辺境のちっちゃな捨てられ領主は敵国女帝のお気に入りのようです~転生幼児、最強の家族とスキルを持つ秘密兵器でした~
「それより、問題はこっちだよね。ラウガルトさん、急ごう」

 貴族の領地で何が起こっているのかわからない。トーリが行ったところで、事態の解決を図ることができるのかも。
 でも、行ってみなければ何もわからない。

「馬車を出さなくていいのか?」
「野営するわけじゃないからいいよ。ガイスト、よろしくね」

 トーリは乗馬はできないが、ガイストならば乗れる。馬車に乗るより早く行動できるので、ガイストに乗ることを選んだ。
『任せろ、友よ。そこの馬はなかなか腹が座っていていいな』

 とガイストが誉めたのはラウガルトの愛馬だ。ガイストに敵意がないのを理解しているのか、怯えた様子など見せていない。
『我が、行ったことがある場所ならば。

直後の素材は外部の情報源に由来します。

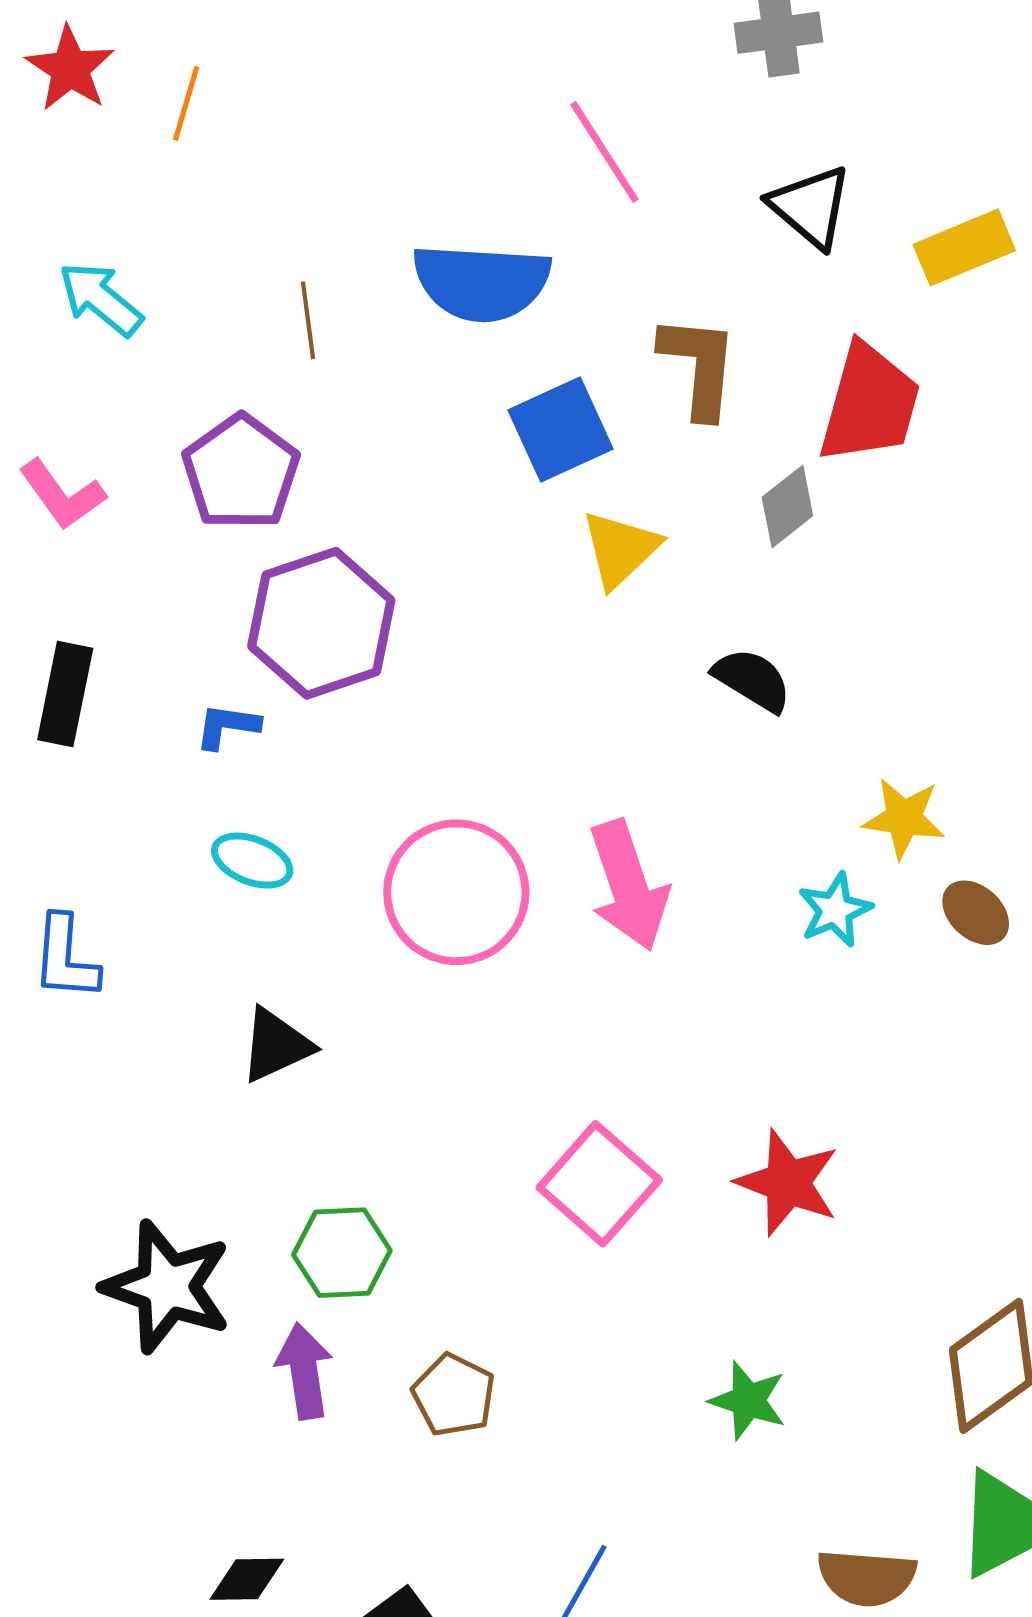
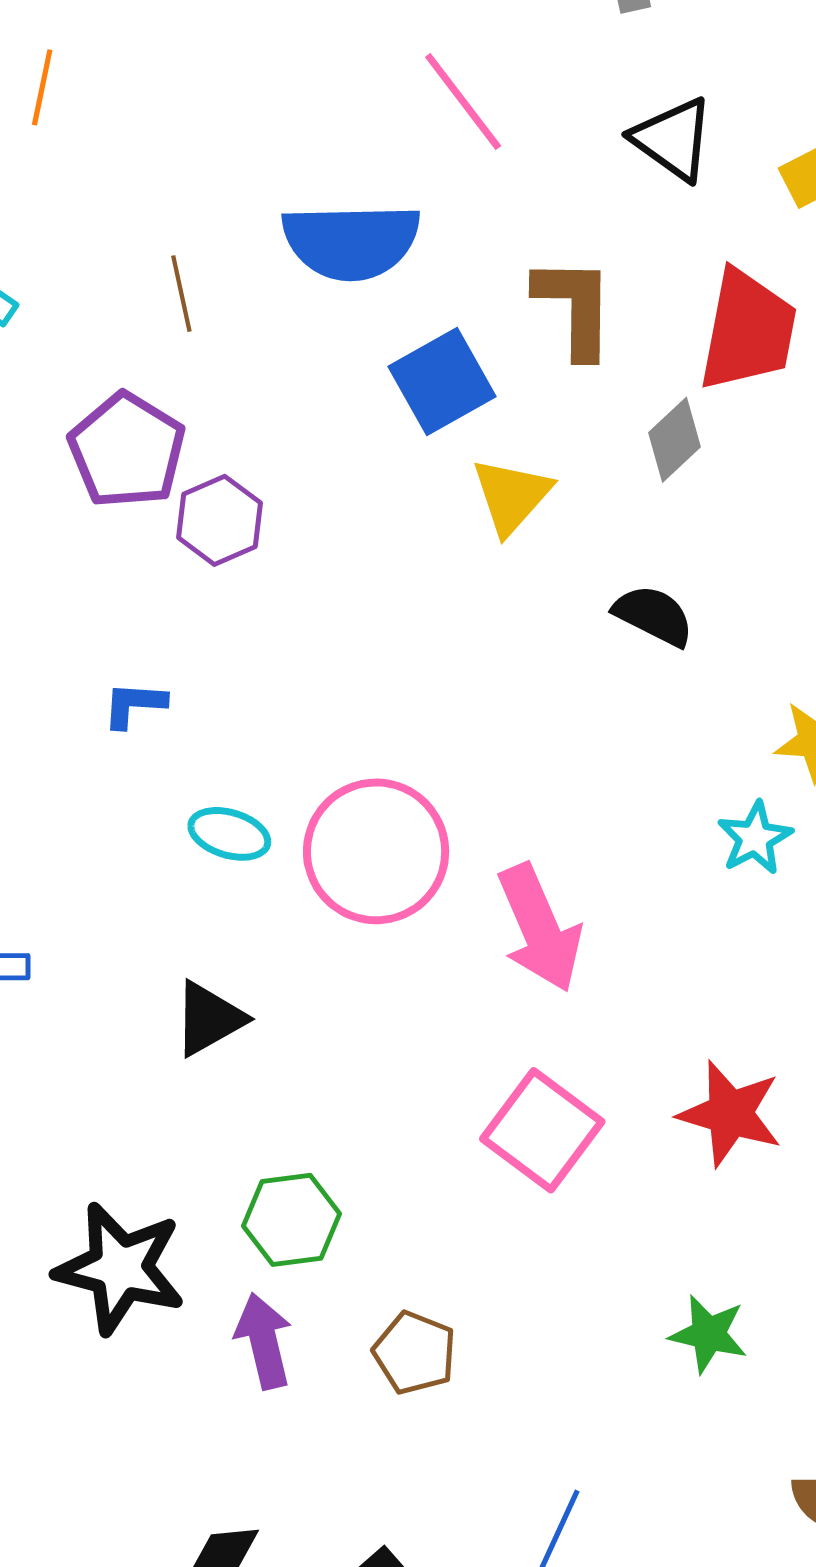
purple hexagon: (321, 623) -> (220, 520), moved, size x0.6
cyan ellipse: (252, 861) -> (229, 834), moved
pink arrow: (628, 885) -> (540, 928), moved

すぐに行けたのだがな』

「緊急事態には、ガイストの力を借りるよ!」

 一度行ったことがある場所ならば、ガイストは影を使って戻ることができる。でも、帝国の人々には当面ガイストの能力は秘密にしておきたい。帰りも、同じようにして戻ってくることになるだろう。

 到着した貴族の領地は、南にあることから皇宮よりもずっと暑かった。トーリは、視線を巡らせる。